State Senator Mark Leno's effort to prevent cases of real estate flips in Ellis Act evictions, after getting an 11th-hour save in the Senate a few weeks ago, has finally died in committee in the Assembly. It therefore won't be moving forward this year.

Leno had proposed a statewide revision to the Ellis Act, SB 1439, which would have made it impossible to invoke for buildings that had changed ownership within five years, thereby thwarting the kind of real estate speculation that is said to have driven hundreds of evictions in San Francisco in recent years. No where else in the state has the 30-year-old law been so controversial as in the dense, urban, and highly profitable SF market.

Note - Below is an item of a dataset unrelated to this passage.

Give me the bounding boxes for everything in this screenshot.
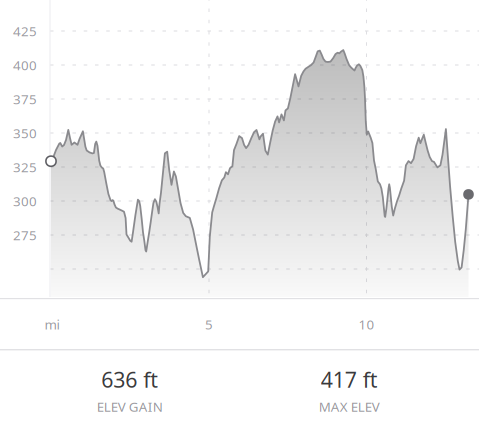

After some pushback from state senators from Southern California, who blamed San Francisco's current housing woes on a lack of residential development, Leno managed to get the bill through the Senate in late May, but last week it failed to pass in the Assembly's Housing Committee in a 3-4 vote, as the Examiner reports. Yesterday, Leno's office announced that it would not be put up for a vote again, and he said in a statement that he was "profoundly disappointed."

Most of the opposition was coming from business interests and landlords, and the real estate lobby had already almost successfully killed the bill in an initial Senate vote last month.

In San Francisco, thankfully, city legislation sponsored by Supervisor David Campos is already making Ellis Act evictions much more expensive for landlords. Whereas it used to require only a $5,200 relocation payout to evicted tenants, as of this month that number goes up to potentially $30,000 to $50,000, or even more — when looking to sell for condo conversion, it requires landlords to pay the difference between a tenant's current rent and what it would cost to rent a similar, market-rate apartment for two years.